Extracted material —
►

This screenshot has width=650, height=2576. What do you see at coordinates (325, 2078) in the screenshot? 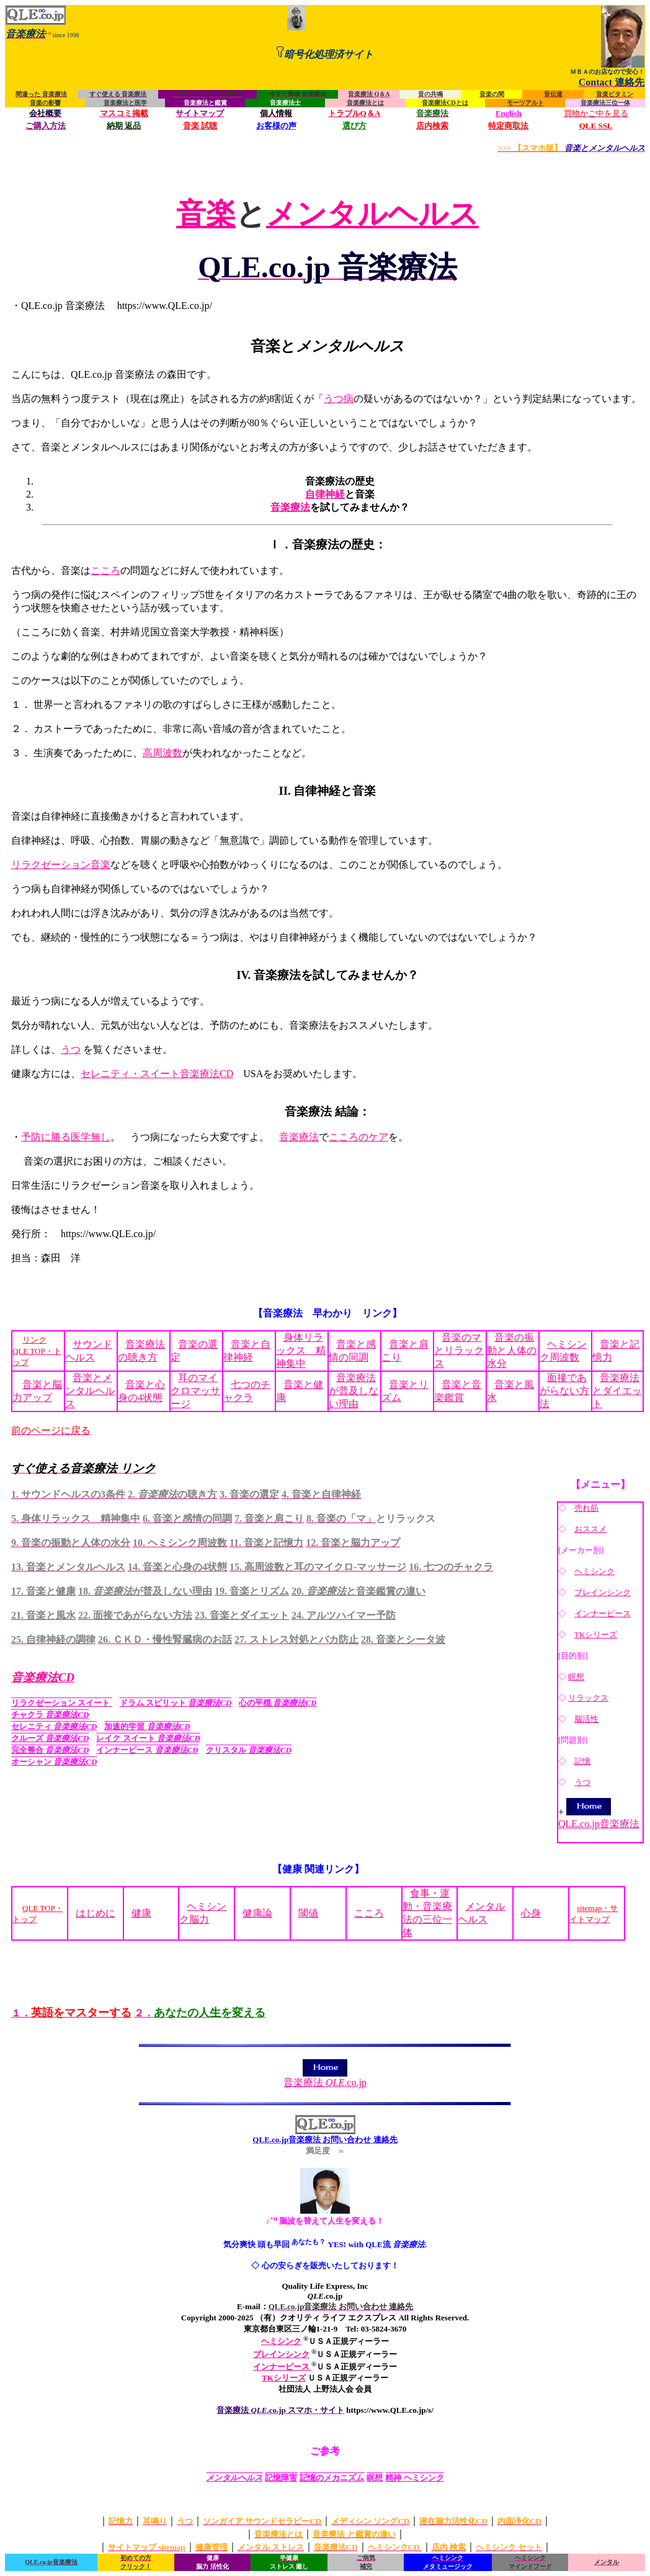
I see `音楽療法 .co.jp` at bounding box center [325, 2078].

◄
►

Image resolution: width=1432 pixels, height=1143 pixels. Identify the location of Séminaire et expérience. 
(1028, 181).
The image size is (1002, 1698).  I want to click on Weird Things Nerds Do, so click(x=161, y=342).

◄
►

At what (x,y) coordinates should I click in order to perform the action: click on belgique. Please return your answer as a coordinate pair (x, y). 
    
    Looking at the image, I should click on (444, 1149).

◄

What is needed —
In the listing above, locate the line containing "Image resolution: width=1432" and the line containing "The image size". Extract those two lines and every line between them, exactly as written, and only those.

Problem solution —
Image resolution: width=1432 pixels, height=1143 pixels. Identify the location of Séminaire et expérience. 
(1028, 181).
The image size is (1002, 1698).  I want to click on Weird Things Nerds Do, so click(x=161, y=342).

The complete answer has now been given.